Lula’s win in Brazil’s presidential election is a crucial moment for Indigenous peoples and their lands. We hope it will allow for a desperately needed shift from the devastating and criminal onslaught of the last four years. It’s a matter of life or death for Indigenous people nationwide, and for the uncontacted tribes in the Amazon, it could mean the difference between survival and complete destruction. 

Over the past four years, Indigenous peoples across Brazil have endured the most anti-Indigenous government since the military dictatorship. Lula has promised a change in direction. He has pledged to uphold Indigenous rights, demarcate and protect Indigenous territories and put a stop to the war waged on Indigenous peoples by the Bolsonaro government. He has vowed to take concrete action to tackle the unprecedented levels of deforestation, soaring numbers of killings of Indigenous people, and attacks on their communities which have skyrocketed as a result of the Bolsonaro government’s racist and genocidal policies and actions – all aimed at opening up Indigenous territories for agribusiness, logging and mining.

Lula’s pledges are welcome, but we are not expecting a u-turn overnight. His team will need to exert substantial political will and resources to undo the deep damage that has been done to the institutions charged with protecting Indigenous territories from invaders. Many anti-Indigenous politicians have been appointed to key positions in Congress, meaning that Lula and his team will face fierce opposition to attempts to uphold the Constitution and protect Indigenous territories for Indigenous peoples’ exclusive use. And the political forces and global markets fuelling the genocide of the Indigenous peoples of Brazil will not go away. 

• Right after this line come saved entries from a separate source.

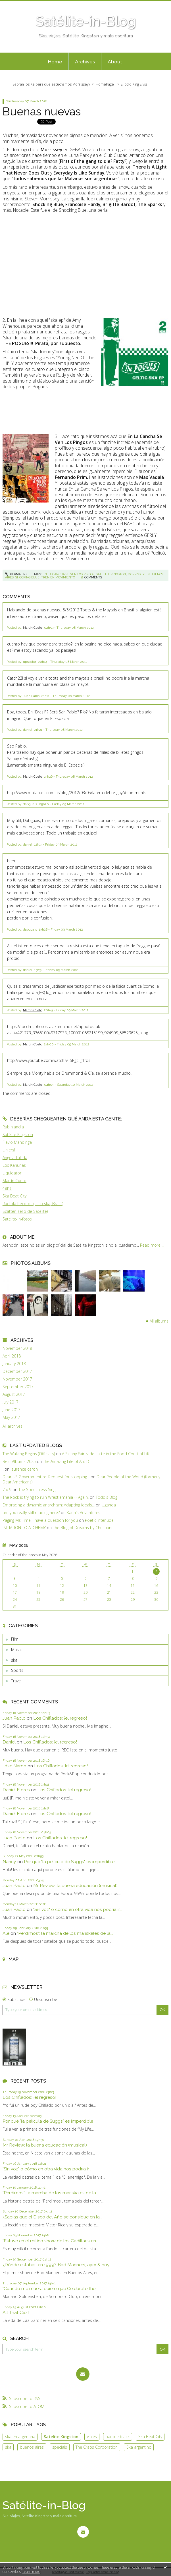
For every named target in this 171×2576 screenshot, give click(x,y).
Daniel (9, 1742)
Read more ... (152, 1245)
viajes (92, 2436)
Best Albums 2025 (19, 1461)
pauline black (117, 2436)
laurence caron (24, 1469)
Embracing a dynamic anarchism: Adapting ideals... (49, 1505)
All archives (12, 1426)
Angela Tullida (15, 1157)
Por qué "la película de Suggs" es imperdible (69, 1861)
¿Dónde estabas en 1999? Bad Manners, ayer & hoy (56, 2264)
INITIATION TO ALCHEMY (24, 1527)
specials (59, 2447)
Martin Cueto (32, 628)
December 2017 (17, 1371)
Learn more (31, 2571)
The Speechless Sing (36, 1489)
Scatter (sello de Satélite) (25, 1211)
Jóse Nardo (14, 1765)
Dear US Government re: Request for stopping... (46, 1476)
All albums (159, 1321)
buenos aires (32, 2447)
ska (14, 1660)
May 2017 (11, 1417)
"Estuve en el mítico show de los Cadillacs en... (51, 2240)
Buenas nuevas (42, 111)
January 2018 (14, 1363)
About (115, 62)
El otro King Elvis (134, 84)
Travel (16, 1681)
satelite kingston (111, 574)
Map (13, 1959)
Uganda (109, 1505)
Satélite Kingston (18, 1134)
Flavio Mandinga (17, 1142)
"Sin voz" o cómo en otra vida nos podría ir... (77, 1909)
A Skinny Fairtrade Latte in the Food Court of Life (106, 1453)
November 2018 (17, 1348)
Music (16, 1649)
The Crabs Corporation (97, 2447)
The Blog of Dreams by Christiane (83, 1527)
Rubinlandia (13, 1127)
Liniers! (9, 1150)
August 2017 (14, 1394)
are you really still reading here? (31, 1512)
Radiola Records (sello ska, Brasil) (33, 1203)
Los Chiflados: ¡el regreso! (60, 1718)
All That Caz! (16, 2312)
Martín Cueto (14, 1180)
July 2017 (10, 1402)
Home (55, 62)
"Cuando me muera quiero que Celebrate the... (50, 2288)
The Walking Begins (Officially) (29, 1453)
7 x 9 (7, 1489)
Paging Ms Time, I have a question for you (40, 1520)
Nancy (9, 1861)
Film (14, 1639)
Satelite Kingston (61, 2436)
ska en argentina (20, 2436)
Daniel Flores (16, 1789)
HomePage (105, 84)
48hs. (7, 1188)
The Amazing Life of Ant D (66, 1461)
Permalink (16, 574)
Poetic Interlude (99, 1520)
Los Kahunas (14, 1165)
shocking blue (27, 577)
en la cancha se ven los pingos (68, 574)
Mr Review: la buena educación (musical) (75, 1885)
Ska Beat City (14, 1196)
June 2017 (11, 1409)
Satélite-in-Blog (86, 21)
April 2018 (12, 1356)
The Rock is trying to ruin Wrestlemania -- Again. (46, 1497)
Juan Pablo (14, 1718)
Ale (6, 1933)
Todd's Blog (106, 1497)
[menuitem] (55, 61)
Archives (85, 62)
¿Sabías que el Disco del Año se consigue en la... (52, 2217)
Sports (17, 1670)
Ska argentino (138, 2447)
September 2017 (18, 1386)
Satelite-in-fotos (17, 1219)
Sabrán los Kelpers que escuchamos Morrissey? (51, 84)
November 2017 (17, 1379)
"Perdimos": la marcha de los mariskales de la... (65, 1933)
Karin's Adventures (83, 1512)
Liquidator (12, 1173)
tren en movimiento (58, 577)
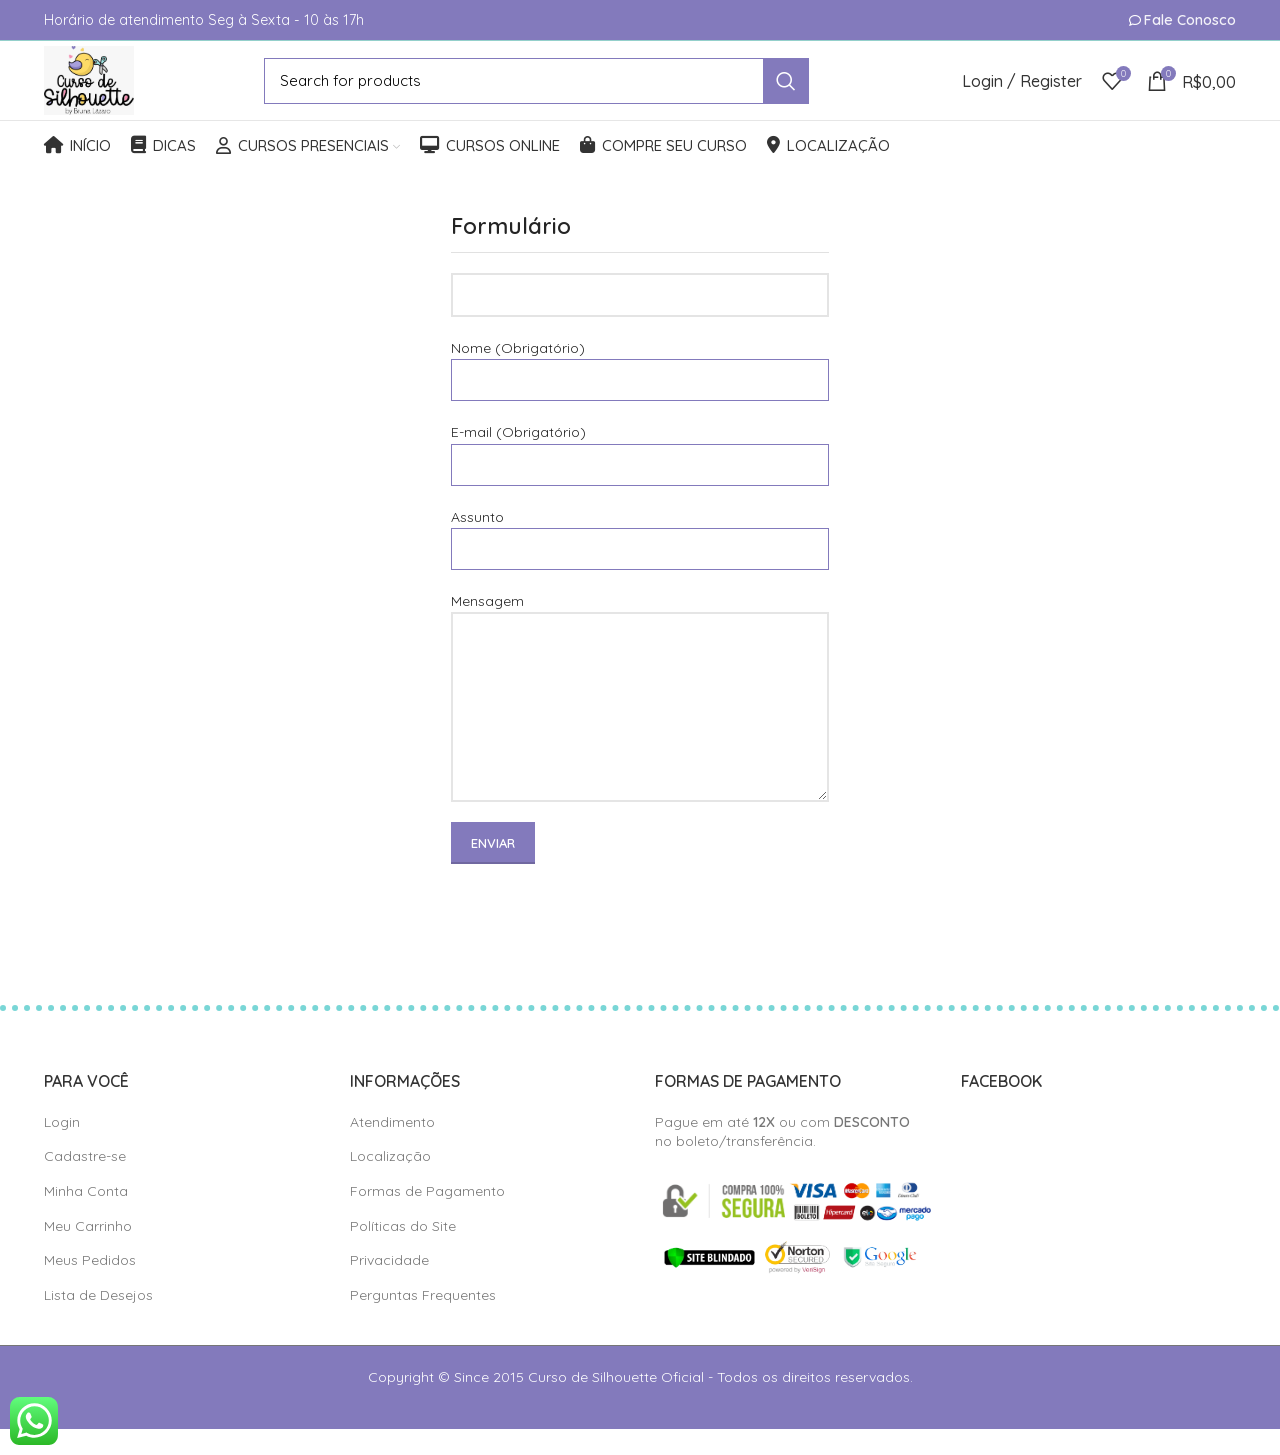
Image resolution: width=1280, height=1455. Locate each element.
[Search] (553, 94)
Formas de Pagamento (427, 1217)
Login (62, 1148)
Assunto (639, 558)
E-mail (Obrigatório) (639, 473)
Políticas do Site (403, 1252)
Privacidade (389, 1286)
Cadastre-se (85, 1182)
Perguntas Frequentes (423, 1321)
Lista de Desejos (98, 1321)
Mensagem (639, 679)
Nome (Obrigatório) (639, 389)
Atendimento (392, 1148)
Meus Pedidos (90, 1286)
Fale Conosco (1190, 20)
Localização (390, 1182)
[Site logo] (106, 93)
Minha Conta (86, 1217)
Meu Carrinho (88, 1252)
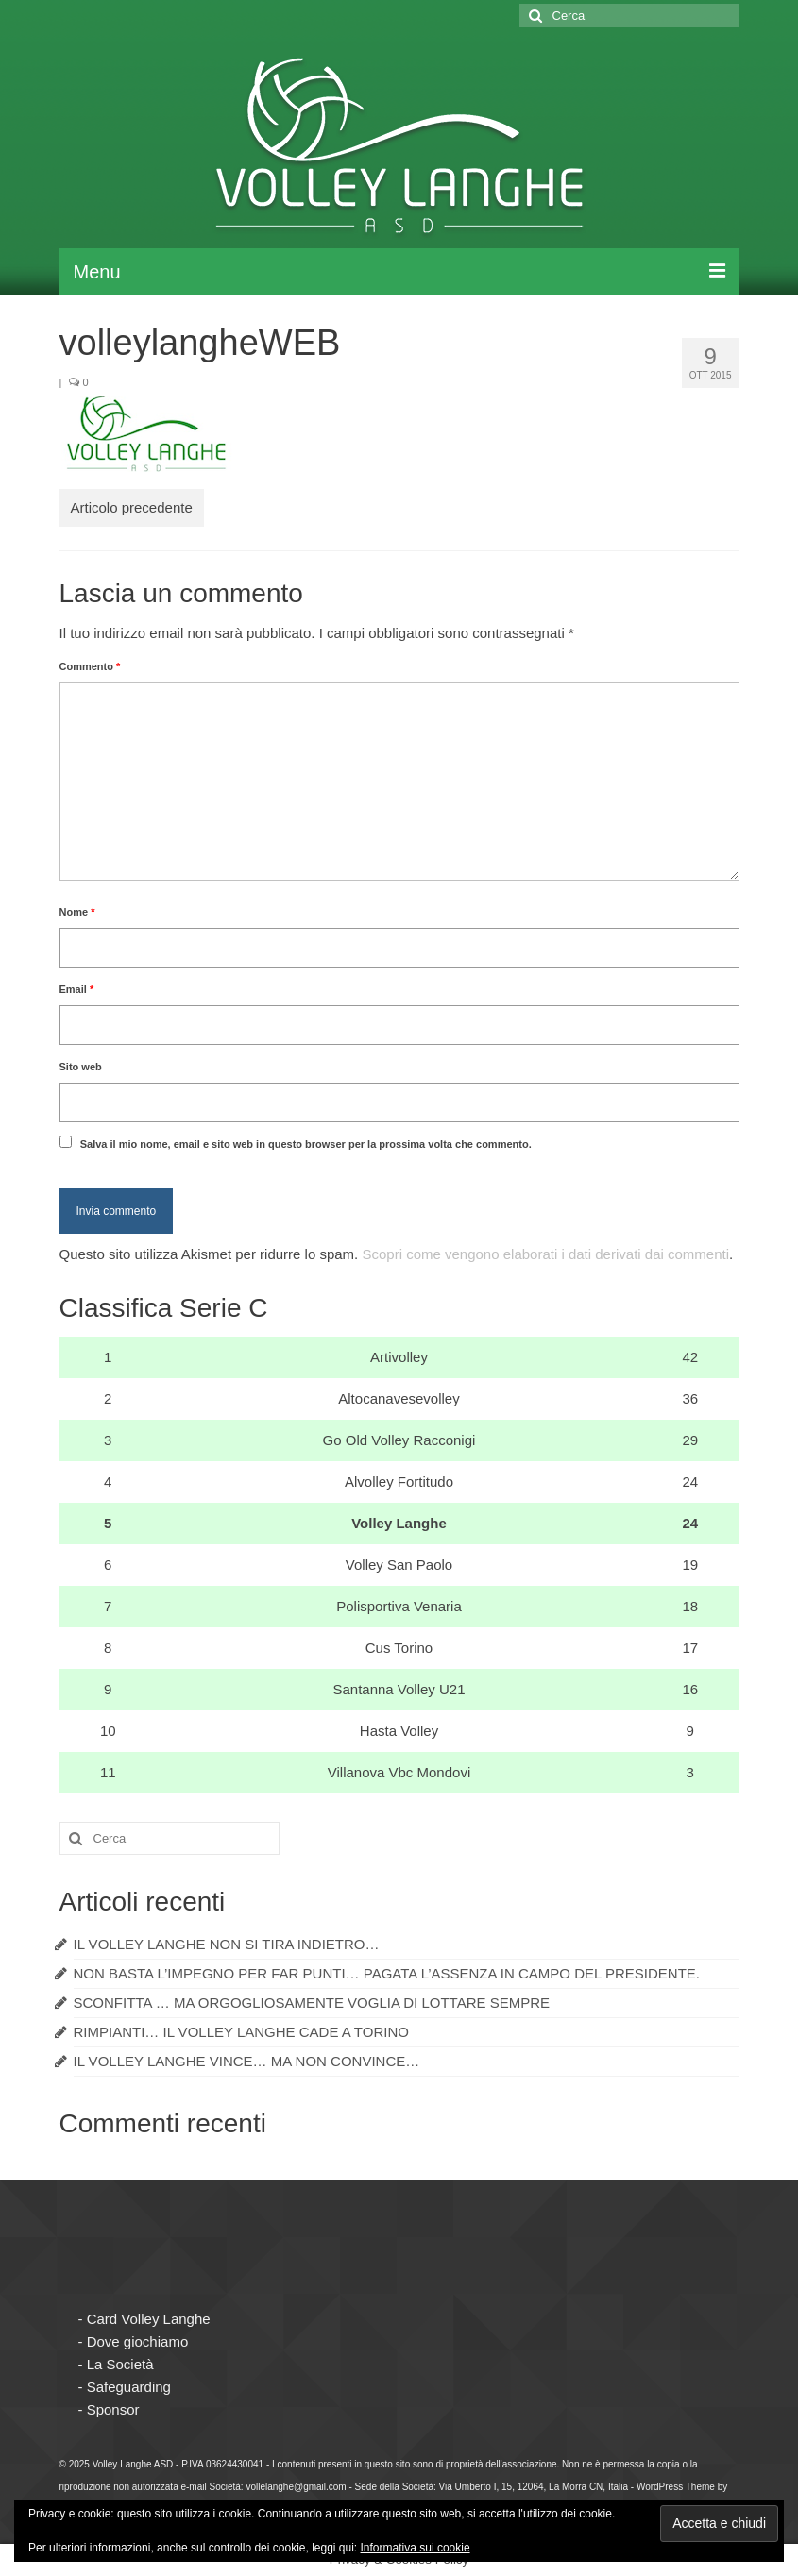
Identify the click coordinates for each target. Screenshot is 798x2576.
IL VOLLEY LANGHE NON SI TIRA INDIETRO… (227, 1944)
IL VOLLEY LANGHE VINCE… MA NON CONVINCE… (247, 2061)
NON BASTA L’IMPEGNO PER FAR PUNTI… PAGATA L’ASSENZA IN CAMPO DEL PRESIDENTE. (387, 1973)
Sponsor (113, 2409)
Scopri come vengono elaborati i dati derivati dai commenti (545, 1254)
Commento (90, 666)
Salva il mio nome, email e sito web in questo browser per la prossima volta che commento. (306, 1144)
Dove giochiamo (138, 2341)
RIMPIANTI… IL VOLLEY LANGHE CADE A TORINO (241, 2032)
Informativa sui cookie (415, 2547)
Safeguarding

Indigenous peoples, their allies including Survival, and their supporters around the world, will hold Lula's government to account. We'll do all it takes to ensure that he upholds national and international law, blocks big infrastructure projects impacting Indigenous peoples' lands that don’t have their consent, and protects Indigenous territories so that Indigenous peoples can survive and thrive and be respected as the contemporary societies that they are. The stakes are particularly high for uncontacted tribes – the most vulnerable peoples on the planet.

Amid an unprecedented number of Indigenous candidates running for positions in Congress, Sonia Guajajara and Célia Xakriaba were elected as Congresswomen. They will be an important force for bringing Indigenous land rights to the centre of political debate in Brasília.

And Indigenous people on the front line will continue to resist in their own ways to guarantee a healthy future for their families and communities, as they’ve been doing since the Europeans invaded and colonized the Americas over 500 years ago.